L’OMS (organizzazione mondiale della sanità) definisce l’osteoporosi (OP) una condizione morbosa, caratterizzata da una ridotta densità minerale ossea e da una alterazione della microarchitettura e proprietà minerale dell’osso. Alla riduzione della densità dell’osso si correla una aumentato rischio di frattura; infatti il tasso di prevalenza delle fratture vertebrali supera il 54% nei soggetti osteoporotici, e il 30% nei soggetti osteopenici.
Le donne in età post-menopausale e gli anziani di sesso femminile sono i soggetti con maggiore rischio di frattura. Queste insorgono in seguito a traumi lievi ed interessano prevalentemente le vertebre, e il femore prossimale.

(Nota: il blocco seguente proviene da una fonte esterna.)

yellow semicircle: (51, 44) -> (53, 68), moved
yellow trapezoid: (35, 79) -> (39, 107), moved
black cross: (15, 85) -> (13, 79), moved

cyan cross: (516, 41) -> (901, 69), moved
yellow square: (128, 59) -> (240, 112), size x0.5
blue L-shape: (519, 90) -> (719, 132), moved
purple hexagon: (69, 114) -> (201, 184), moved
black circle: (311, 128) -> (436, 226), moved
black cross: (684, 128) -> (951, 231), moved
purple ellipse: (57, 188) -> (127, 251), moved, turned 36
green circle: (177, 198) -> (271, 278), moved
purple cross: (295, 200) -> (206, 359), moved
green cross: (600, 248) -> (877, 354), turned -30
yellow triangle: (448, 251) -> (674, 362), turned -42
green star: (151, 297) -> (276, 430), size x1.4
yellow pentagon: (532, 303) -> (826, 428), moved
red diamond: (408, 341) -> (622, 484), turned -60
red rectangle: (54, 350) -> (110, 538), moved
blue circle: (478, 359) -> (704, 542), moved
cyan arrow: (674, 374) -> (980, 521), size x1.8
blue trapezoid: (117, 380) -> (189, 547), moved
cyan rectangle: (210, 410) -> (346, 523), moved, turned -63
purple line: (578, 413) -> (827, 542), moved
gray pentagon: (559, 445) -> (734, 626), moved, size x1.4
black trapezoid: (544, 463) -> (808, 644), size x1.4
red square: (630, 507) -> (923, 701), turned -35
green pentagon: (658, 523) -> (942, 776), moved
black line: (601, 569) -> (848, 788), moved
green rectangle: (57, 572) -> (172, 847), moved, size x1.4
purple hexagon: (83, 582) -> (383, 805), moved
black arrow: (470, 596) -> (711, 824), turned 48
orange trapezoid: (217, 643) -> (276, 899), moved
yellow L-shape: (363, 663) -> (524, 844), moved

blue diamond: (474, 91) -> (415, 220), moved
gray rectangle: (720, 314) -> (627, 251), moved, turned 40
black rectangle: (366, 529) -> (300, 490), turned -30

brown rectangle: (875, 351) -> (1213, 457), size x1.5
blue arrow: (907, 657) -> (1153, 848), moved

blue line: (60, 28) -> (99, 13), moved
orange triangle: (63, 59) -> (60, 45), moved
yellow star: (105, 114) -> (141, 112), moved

L’OP rappresenta un problema di grande rilevanza sociale; si stima che nel mondo vi siano circa 200 milioni di soggetti affetti da osteoporosi con un 41% di donne con età uguale o maggiore a 50 anni ed il 58% di donne con una riduzione della massa ossea nell’ambito della stessa fascia di età e solo negli USA sono stati rilevati 10 milioni di casi con 1,5 milioni di fratture all’anno. Si stima che in Italia oltre 5 milioni di persone siano affette da osteoporosi; Nel 2005 in Italia si sono verificati più di 90.000 ricoveri per fratture femorali. inoltre , la prevalenza dell’osteoporosi tenderà ad aumentare in relazione all’aumentare dell’aspettativa di vita dei paesi occidentali.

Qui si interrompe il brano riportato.